### Task description:
Which lines of the entries below run from the one holding "网络安全研究生学位课程。虽然其中一些课程仍处于起步阶" to the one holding "作为一名网络安全分析师，您将负责规划和", inclusive? Set down exactly those lines and no others.

========================================================================

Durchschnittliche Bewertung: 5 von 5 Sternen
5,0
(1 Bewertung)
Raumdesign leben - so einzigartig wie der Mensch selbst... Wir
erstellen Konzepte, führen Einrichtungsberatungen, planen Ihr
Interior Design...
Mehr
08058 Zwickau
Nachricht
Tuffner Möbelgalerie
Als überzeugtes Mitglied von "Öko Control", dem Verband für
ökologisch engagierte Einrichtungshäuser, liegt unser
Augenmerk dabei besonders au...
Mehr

========================================================================

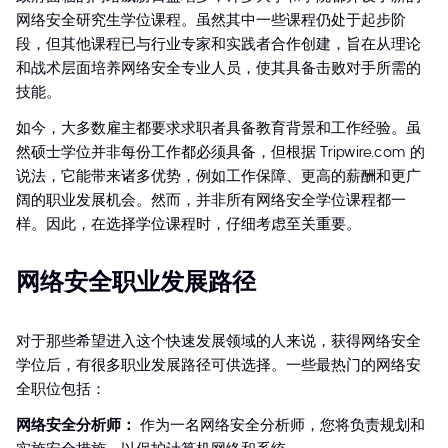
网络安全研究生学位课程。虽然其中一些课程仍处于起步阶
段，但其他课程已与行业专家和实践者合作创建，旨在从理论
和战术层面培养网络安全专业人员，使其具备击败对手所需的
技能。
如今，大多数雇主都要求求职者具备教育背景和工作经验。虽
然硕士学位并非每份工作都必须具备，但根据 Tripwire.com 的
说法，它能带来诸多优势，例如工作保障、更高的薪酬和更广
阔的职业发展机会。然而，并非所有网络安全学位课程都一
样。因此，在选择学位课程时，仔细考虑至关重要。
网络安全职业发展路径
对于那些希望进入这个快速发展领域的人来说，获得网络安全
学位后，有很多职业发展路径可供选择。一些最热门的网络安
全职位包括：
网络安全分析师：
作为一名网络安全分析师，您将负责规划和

========================================================================

### Reply:
网络安全研究生学位课程。虽然其中一些课程仍处于起步阶
段，但其他课程已与行业专家和实践者合作创建，旨在从理论
和战术层面培养网络安全专业人员，使其具备击败对手所需的
技能。
如今，大多数雇主都要求求职者具备教育背景和工作经验。虽
然硕士学位并非每份工作都必须具备，但根据 Tripwire.com 的
说法，它能带来诸多优势，例如工作保障、更高的薪酬和更广
阔的职业发展机会。然而，并非所有网络安全学位课程都一
样。因此，在选择学位课程时，仔细考虑至关重要。
网络安全职业发展路径
对于那些希望进入这个快速发展领域的人来说，获得网络安全
学位后，有很多职业发展路径可供选择。一些最热门的网络安
全职位包括：
网络安全分析师：
作为一名网络安全分析师，您将负责规划和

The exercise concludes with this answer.